A small library for using AI in Telegram chat bots

    Good afternoon! In the wake of the general interest in chatbots in particular and systems of dialogue intelligence in general, for some time I was engaged in projects related to this topic. Today I would like to put one of the written libraries in open source. I will make a reservation that first of all I specialize in the algorithmic aspects of development and therefore I will be glad to constructively criticize decisions of coder nature from more knowledgeable specialists in this matter.

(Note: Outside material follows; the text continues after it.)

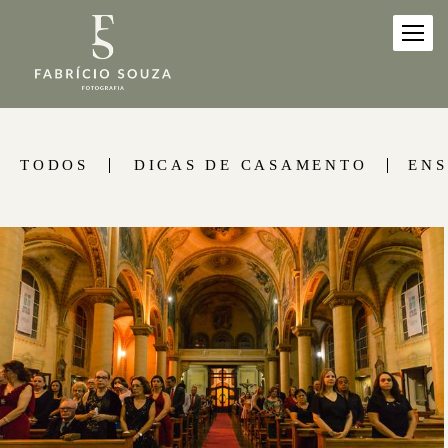
TODOS
DICAS DE CASAMENTO
ENS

    The library is dedicated to building an interface between an algorithm that returns a response to a text request and the Telegram messenger API. Designed for flexible application of machine learning algorithms. By the way, if more knowledgeable than me, experts can offer a successful option, unifying the interfaces of various possible communication channels (instant messengers, web widgets, etc.) with a single entry point to the response function, I will be glad to discuss it in the comments. Personally, I, in due time, had to use a module independently written in Flask and giving access to the algorithm through http requests. To interact with each user interface (Telegram, Facebook, etc.), I had to write a separate program that was involved in communicating with it, translating the request into a unified format, understandable written on the Flask API, and, finally, translating the response back to a format that the user interface understands. This design looks somewhat awkward, so, I repeat, I will be glad to discuss this issue in the comments with more experienced colleagues in this topic.

    The main function that is called from the outside when the library starts is main_loop_webhooks()that it receives a function generating a meta-model [1], a function generating a response based on the result of applying the model, setting updates (for example, regular updates of weather forecasts or prices for certain goods), a list of resources in a specific format (currently used to send responses to Telegram and regularly alert an external script that the bot is functioning and has not crashed).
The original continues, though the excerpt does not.